Supplied records:
● ● ● ●
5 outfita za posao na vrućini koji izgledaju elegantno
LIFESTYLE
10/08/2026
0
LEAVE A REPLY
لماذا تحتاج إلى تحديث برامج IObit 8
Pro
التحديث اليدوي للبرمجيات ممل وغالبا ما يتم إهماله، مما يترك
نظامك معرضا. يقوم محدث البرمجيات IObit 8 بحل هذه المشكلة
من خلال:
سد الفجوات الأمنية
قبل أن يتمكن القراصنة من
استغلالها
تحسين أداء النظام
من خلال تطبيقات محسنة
● ● ● ●
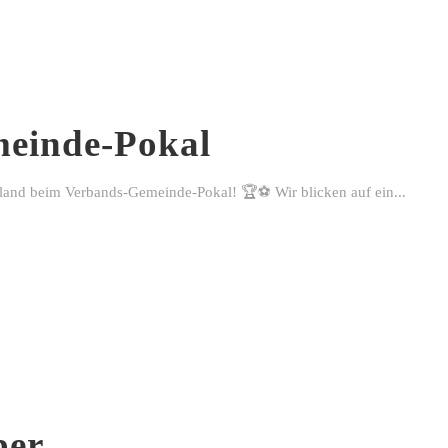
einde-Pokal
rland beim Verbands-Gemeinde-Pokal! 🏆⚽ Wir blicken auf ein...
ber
● ● ● ●
Task requirements:
For the material above, state the number of lines that include the word "Pokal". Leave out everything else.

Answer area:
2